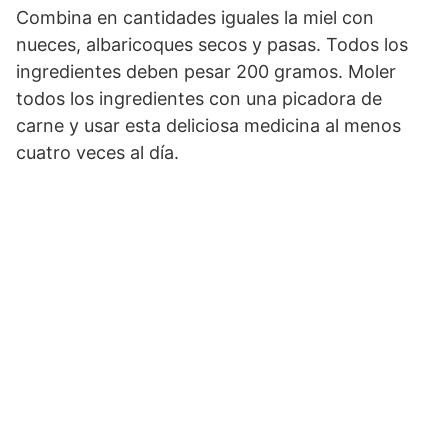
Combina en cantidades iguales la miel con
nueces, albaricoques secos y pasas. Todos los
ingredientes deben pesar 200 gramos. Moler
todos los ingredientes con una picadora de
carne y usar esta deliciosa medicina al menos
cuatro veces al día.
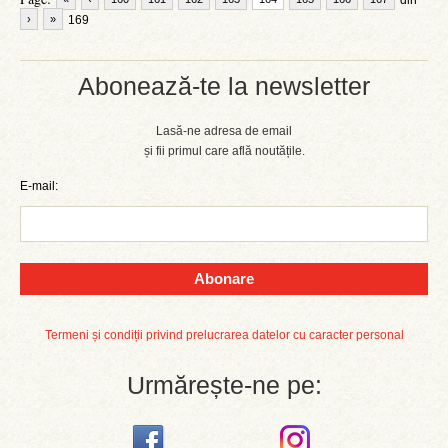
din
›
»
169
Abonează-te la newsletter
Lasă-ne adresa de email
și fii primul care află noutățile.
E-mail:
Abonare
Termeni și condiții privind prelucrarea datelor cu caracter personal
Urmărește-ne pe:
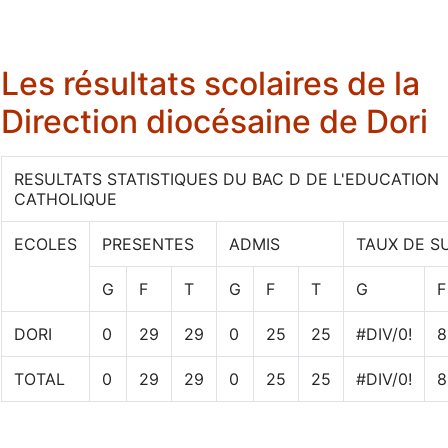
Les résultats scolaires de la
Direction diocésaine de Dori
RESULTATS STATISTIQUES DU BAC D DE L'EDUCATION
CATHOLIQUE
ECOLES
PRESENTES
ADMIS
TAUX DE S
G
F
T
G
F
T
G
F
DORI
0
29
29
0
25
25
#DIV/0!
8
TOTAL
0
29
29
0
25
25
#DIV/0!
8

::::

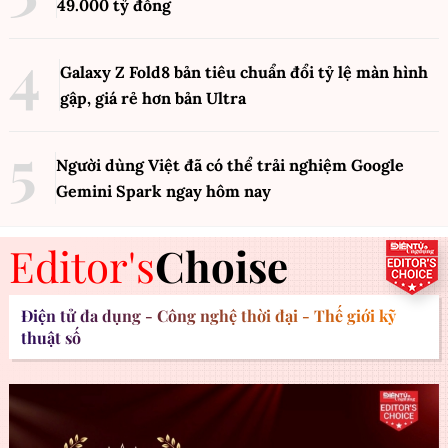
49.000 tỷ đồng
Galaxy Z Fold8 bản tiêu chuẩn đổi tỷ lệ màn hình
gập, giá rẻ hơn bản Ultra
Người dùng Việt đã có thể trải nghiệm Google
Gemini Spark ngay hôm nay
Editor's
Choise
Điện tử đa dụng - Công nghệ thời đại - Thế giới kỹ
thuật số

::::

From the listing above, copy every line that holds the string "ingredientes".

ingredientes deben pesar 200 gramos. Moler
todos los ingredientes con una picadora de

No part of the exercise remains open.